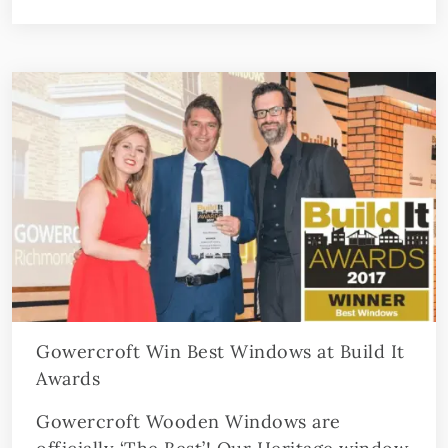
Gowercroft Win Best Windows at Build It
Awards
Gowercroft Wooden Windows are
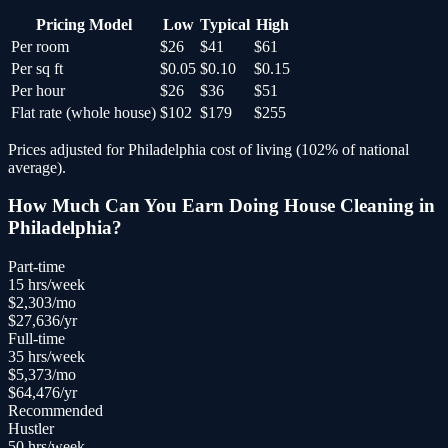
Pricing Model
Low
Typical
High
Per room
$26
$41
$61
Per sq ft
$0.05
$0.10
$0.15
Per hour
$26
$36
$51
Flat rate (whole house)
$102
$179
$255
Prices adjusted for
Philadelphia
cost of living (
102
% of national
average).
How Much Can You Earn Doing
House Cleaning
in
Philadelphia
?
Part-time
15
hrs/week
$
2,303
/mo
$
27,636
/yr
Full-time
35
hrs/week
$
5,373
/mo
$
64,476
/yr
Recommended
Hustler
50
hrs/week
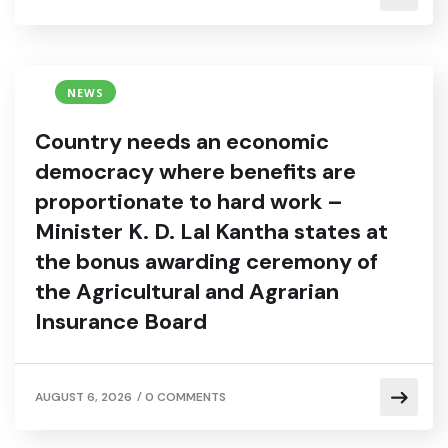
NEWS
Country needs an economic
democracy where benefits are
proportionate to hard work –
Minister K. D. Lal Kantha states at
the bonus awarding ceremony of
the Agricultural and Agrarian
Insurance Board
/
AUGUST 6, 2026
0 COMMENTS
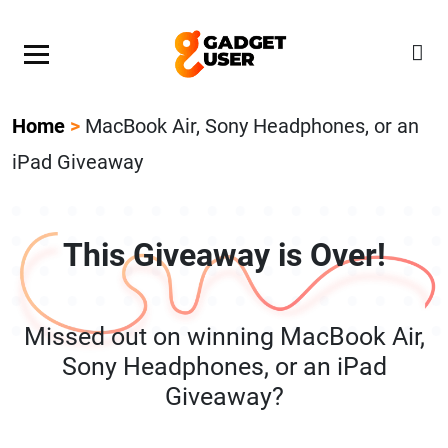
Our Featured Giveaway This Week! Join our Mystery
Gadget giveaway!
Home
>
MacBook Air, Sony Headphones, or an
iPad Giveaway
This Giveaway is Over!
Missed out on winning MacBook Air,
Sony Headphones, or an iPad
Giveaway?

-------

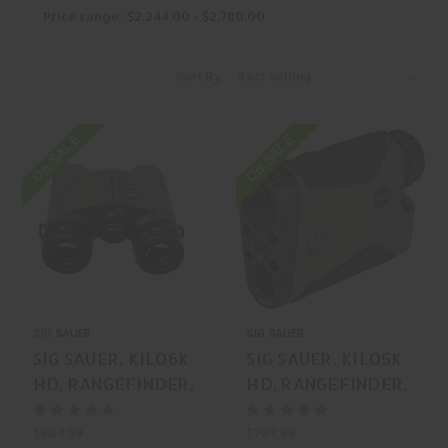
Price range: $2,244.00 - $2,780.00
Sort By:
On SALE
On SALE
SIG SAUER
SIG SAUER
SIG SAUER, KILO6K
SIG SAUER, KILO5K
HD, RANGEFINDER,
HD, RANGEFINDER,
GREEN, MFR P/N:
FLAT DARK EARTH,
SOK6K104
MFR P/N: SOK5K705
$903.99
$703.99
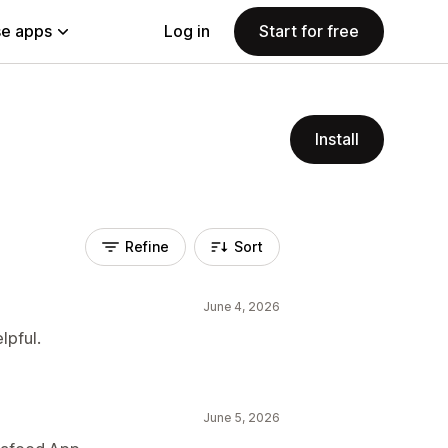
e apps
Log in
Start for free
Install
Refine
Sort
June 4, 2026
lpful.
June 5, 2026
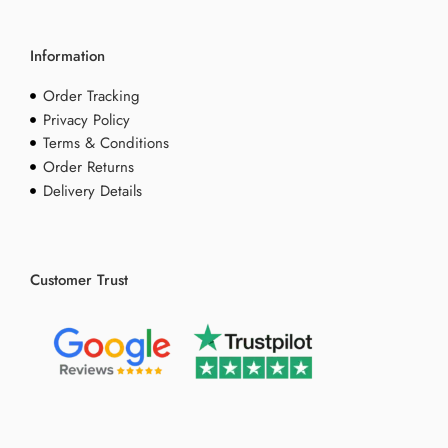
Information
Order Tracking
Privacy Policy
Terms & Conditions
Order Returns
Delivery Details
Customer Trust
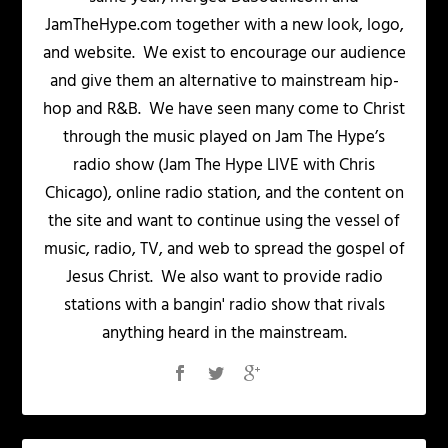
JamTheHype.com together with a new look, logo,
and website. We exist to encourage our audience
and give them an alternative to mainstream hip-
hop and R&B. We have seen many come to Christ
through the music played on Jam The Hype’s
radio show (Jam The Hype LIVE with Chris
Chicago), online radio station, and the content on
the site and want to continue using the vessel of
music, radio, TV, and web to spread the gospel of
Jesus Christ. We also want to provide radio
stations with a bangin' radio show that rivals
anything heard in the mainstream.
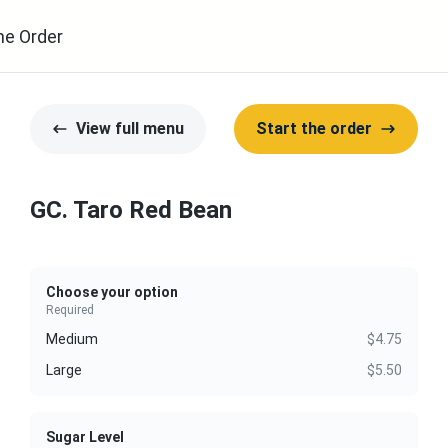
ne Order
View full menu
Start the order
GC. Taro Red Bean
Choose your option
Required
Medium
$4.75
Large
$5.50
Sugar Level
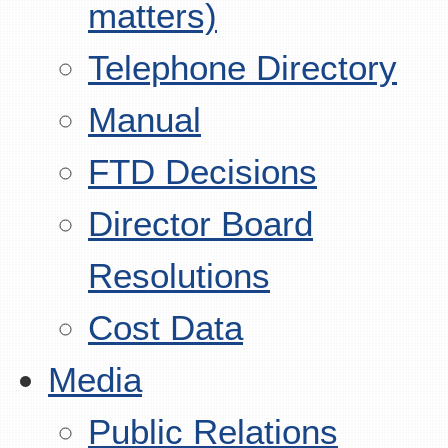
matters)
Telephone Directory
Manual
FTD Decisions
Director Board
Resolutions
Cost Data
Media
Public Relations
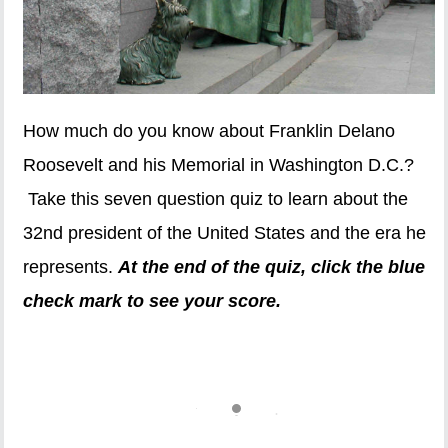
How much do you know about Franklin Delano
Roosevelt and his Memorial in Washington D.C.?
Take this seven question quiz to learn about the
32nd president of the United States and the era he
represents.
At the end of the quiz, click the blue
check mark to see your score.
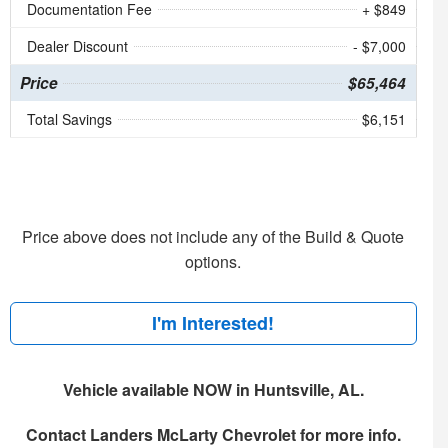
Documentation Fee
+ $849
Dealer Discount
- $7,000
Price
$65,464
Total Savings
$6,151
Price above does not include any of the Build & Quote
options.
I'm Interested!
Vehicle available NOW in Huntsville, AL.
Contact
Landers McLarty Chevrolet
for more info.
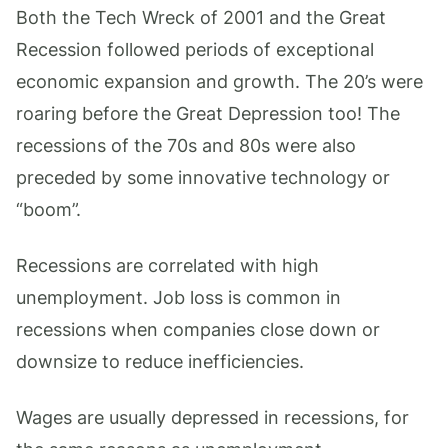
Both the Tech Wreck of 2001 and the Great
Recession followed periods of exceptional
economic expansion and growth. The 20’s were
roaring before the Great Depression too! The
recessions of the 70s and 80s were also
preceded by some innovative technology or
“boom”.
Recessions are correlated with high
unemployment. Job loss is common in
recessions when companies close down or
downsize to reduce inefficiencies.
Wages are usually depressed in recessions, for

-------

What the exercise asks: Look through the entries above. Copy out every line holding the word "were".

Your solution:
economic expansion and growth. The 20’s were
recessions of the 70s and 80s were also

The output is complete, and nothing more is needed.